_Brief_
Below are some records; output exactly the lines from the line with "bärbar dator som kombinerar en stor" to the line with "den för exempelvis", both ends kept, and nothing more.

(Records excerpted from a collection)
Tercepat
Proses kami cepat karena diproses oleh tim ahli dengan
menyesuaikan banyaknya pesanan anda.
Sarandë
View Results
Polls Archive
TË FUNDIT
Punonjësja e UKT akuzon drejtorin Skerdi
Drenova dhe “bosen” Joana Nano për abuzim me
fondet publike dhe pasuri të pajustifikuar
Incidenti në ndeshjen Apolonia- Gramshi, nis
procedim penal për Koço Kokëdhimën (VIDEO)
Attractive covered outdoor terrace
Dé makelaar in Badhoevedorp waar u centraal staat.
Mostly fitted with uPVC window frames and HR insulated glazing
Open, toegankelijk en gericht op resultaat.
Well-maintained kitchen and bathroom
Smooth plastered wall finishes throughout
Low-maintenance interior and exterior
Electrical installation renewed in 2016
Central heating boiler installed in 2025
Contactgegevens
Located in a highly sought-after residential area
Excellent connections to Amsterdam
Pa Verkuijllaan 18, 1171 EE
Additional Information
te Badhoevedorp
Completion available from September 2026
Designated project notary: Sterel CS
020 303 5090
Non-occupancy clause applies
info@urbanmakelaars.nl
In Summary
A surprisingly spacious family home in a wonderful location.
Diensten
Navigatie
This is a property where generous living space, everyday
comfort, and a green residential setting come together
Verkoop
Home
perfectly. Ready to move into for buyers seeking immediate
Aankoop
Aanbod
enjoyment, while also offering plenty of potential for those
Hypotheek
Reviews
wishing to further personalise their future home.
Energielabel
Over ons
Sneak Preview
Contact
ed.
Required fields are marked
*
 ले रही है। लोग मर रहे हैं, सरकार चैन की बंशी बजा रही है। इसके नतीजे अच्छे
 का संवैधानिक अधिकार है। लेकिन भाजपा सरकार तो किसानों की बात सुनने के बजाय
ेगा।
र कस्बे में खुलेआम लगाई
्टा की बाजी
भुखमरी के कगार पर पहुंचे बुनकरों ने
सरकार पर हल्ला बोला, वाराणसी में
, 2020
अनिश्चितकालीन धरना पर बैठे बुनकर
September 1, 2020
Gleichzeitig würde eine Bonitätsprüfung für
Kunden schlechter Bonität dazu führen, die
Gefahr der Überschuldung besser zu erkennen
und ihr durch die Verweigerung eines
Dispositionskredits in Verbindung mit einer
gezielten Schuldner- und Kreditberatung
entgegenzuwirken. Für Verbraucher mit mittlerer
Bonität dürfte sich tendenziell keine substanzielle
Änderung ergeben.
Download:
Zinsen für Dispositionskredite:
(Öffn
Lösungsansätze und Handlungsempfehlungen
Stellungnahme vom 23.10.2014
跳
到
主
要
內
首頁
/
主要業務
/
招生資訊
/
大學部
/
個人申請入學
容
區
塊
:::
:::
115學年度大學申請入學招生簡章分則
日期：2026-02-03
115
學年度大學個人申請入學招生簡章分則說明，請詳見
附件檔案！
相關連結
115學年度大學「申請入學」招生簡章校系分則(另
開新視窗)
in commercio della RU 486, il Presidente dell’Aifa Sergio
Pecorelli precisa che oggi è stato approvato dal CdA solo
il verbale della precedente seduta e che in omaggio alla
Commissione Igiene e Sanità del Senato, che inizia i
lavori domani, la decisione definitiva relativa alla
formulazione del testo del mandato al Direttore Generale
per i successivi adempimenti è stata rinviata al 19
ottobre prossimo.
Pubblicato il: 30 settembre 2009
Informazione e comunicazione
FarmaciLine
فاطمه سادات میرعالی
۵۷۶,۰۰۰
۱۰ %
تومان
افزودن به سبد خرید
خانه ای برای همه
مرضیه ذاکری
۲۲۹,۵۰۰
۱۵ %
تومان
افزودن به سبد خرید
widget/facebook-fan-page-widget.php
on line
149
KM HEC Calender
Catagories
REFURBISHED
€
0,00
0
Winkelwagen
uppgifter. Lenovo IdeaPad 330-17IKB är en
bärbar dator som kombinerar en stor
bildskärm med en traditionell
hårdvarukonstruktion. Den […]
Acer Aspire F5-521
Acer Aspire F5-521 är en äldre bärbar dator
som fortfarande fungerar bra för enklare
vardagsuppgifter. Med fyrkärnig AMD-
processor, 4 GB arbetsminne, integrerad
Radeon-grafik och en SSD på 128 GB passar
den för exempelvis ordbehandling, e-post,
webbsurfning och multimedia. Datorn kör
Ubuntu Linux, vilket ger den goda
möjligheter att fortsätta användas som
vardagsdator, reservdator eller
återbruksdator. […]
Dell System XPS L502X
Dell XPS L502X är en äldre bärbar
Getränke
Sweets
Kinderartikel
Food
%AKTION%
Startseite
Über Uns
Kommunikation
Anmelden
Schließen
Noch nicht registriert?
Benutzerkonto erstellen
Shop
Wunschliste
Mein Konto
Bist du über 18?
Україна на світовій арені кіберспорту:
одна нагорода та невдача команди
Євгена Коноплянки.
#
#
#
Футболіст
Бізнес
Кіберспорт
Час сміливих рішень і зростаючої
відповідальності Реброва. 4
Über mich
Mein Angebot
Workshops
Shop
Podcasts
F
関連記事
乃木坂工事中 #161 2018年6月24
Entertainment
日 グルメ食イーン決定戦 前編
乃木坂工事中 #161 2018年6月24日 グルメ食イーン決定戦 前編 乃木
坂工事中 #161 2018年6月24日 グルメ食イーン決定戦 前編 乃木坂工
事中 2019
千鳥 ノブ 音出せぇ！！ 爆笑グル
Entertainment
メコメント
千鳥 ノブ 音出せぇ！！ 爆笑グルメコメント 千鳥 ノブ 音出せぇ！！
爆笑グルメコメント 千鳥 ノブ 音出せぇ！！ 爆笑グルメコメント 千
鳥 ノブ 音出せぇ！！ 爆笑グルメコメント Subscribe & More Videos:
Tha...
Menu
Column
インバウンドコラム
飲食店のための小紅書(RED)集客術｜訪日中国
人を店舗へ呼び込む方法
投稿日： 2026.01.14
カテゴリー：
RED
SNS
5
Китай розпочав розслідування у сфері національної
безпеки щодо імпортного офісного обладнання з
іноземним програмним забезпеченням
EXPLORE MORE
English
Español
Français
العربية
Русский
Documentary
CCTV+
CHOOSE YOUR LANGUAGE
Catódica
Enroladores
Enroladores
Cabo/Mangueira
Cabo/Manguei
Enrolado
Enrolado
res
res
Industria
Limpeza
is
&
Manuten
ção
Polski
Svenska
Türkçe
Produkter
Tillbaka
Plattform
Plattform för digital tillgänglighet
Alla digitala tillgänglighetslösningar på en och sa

_Answer_
bärbar dator som kombinerar en stor
bildskärm med en traditionell
hårdvarukonstruktion. Den […]
Acer Aspire F5-521
Acer Aspire F5-521 är en äldre bärbar dator
som fortfarande fungerar bra för enklare
vardagsuppgifter. Med fyrkärnig AMD-
processor, 4 GB arbetsminne, integrerad
Radeon-grafik och en SSD på 128 GB passar
den för exempelvis ordbehandling, e-post,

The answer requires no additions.